=== Begin Enclosure ===

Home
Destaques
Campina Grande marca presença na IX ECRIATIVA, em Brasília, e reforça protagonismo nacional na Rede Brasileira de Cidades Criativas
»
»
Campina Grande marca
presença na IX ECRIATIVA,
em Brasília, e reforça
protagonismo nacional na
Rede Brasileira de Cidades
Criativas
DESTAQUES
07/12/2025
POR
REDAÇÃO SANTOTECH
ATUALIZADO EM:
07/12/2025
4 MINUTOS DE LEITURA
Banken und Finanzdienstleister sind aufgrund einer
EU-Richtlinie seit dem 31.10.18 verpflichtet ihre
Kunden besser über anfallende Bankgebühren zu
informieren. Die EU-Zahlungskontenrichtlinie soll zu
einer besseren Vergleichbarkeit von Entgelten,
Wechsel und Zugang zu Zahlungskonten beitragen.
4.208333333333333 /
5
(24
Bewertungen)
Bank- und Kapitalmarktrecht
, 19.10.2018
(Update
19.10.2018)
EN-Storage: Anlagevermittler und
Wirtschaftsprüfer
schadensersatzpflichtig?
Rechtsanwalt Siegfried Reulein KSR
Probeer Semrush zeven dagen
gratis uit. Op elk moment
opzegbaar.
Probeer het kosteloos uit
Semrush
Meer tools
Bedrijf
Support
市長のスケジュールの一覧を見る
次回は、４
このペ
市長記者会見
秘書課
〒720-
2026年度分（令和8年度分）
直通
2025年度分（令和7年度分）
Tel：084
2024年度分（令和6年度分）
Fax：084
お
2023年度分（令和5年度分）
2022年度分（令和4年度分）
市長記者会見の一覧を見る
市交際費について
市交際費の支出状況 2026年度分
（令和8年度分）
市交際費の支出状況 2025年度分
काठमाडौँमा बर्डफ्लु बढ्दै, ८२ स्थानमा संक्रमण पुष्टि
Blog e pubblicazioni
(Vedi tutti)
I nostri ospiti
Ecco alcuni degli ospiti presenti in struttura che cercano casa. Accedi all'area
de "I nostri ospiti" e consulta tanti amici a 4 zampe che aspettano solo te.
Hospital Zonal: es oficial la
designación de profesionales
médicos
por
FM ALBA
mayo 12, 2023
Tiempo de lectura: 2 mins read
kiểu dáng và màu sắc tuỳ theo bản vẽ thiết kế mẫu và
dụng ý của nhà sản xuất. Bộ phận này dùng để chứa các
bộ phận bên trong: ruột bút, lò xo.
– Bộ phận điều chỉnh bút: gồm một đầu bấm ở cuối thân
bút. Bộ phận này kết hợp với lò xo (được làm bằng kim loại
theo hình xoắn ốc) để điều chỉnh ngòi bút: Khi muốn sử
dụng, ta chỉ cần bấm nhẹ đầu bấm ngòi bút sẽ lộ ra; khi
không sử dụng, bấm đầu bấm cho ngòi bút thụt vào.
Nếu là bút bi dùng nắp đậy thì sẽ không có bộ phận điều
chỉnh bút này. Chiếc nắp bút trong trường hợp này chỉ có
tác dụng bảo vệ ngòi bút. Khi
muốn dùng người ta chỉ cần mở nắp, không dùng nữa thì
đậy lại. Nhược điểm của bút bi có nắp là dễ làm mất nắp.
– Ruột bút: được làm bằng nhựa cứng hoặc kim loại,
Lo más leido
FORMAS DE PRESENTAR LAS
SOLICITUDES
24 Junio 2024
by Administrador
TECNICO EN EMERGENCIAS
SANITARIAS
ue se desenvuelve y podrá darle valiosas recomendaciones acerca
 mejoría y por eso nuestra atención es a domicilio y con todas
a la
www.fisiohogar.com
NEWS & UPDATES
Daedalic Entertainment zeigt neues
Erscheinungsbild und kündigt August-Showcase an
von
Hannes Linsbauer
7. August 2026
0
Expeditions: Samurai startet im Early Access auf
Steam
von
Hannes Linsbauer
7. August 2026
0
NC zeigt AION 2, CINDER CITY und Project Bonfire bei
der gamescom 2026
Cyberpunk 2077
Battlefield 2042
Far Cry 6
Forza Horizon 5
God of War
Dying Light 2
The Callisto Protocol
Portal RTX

=== End Enclosure ===

## Your goal
Please copy each line of the entries in which the word "theo" shows up.

## Response area
kiểu dáng và màu sắc tuỳ theo bản vẽ thiết kế mẫu và
theo hình xoắn ốc) để điều chỉnh ngòi bút: Khi muốn sử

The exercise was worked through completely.